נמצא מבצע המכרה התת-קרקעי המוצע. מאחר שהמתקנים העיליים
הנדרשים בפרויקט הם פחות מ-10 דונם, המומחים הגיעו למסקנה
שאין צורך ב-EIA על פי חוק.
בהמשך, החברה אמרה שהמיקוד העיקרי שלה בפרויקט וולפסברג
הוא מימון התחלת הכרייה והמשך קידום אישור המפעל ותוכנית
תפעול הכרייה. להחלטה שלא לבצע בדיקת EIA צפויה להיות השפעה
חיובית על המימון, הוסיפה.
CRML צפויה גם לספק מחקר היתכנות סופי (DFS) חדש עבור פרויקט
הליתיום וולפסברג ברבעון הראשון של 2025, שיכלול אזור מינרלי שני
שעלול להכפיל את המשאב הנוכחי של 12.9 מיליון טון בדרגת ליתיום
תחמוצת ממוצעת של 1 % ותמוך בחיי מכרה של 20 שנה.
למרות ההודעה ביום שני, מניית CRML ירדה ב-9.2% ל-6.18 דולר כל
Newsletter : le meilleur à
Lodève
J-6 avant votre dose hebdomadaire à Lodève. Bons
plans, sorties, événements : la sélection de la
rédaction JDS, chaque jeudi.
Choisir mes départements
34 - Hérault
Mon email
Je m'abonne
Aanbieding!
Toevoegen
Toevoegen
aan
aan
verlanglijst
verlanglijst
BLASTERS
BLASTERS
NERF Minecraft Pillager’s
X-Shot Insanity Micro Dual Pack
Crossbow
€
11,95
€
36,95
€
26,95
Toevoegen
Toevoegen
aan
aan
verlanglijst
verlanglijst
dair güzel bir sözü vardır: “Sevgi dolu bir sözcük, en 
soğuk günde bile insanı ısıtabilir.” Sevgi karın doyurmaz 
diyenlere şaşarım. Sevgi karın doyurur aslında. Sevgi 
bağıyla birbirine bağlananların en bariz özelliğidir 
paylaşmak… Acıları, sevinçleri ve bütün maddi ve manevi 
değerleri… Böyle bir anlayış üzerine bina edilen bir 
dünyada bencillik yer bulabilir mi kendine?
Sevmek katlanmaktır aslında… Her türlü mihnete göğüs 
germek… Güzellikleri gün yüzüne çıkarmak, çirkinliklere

━━━━━━━━━━━━━━━━━━━━

The entries above hold a line with "הליתיום וולפסברג ברבעון" and a later line with "NERF Minecraft Pillager’s". Write out exactly those lines and all lines between, nothing more.

הליתיום וולפסברג ברבעון הראשון של 2025, שיכלול אזור מינרלי שני
שעלול להכפיל את המשאב הנוכחי של 12.9 מיליון טון בדרגת ליתיום
תחמוצת ממוצעת של 1 % ותמוך בחיי מכרה של 20 שנה.
למרות ההודעה ביום שני, מניית CRML ירדה ב-9.2% ל-6.18 דולר כל
Newsletter : le meilleur à
Lodève
J-6 avant votre dose hebdomadaire à Lodève. Bons
plans, sorties, événements : la sélection de la
rédaction JDS, chaque jeudi.
Choisir mes départements
34 - Hérault
Mon email
Je m'abonne
Aanbieding!
Toevoegen
Toevoegen
aan
aan
verlanglijst
verlanglijst
BLASTERS
BLASTERS
NERF Minecraft Pillager’s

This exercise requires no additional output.